Below are entries. Copy exactly the lines running from the line that holds "Kebetulan saya diajak" to the line that holds "seni dan budaya", with both ends included.

##### PROVIDED ENTRIES

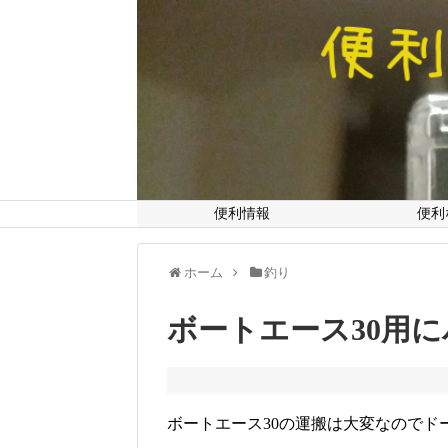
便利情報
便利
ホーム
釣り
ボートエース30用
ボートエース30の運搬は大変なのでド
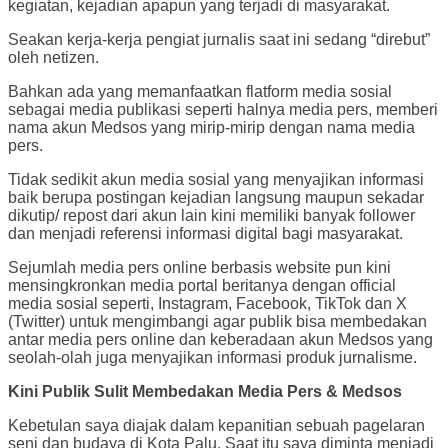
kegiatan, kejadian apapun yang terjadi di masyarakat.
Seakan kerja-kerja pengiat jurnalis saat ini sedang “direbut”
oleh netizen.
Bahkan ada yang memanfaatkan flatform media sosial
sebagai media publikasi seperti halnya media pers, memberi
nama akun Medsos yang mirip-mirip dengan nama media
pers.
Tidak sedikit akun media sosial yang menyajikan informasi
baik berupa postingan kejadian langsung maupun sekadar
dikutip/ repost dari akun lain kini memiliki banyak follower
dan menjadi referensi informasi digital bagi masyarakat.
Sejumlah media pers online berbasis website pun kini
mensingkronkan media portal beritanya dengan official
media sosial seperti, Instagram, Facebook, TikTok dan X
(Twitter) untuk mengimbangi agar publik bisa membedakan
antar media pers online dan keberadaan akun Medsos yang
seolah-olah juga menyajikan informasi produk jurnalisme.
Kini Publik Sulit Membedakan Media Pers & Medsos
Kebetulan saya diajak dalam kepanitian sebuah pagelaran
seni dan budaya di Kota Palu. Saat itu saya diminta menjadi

##########
##### PROVIDED ENTRIES

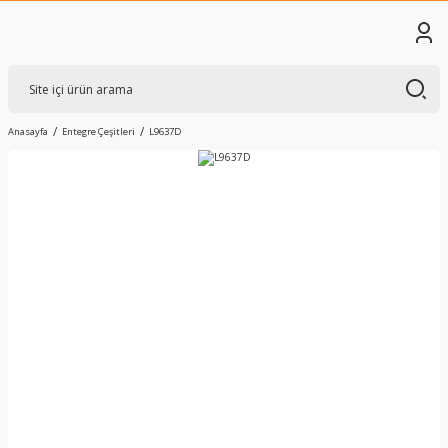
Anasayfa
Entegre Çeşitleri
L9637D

##########

WRITTEN SOLUTION.
Kebetulan saya diajak dalam kepanitian sebuah pagelaran
seni dan budaya di Kota Palu. Saat itu saya diminta menjadi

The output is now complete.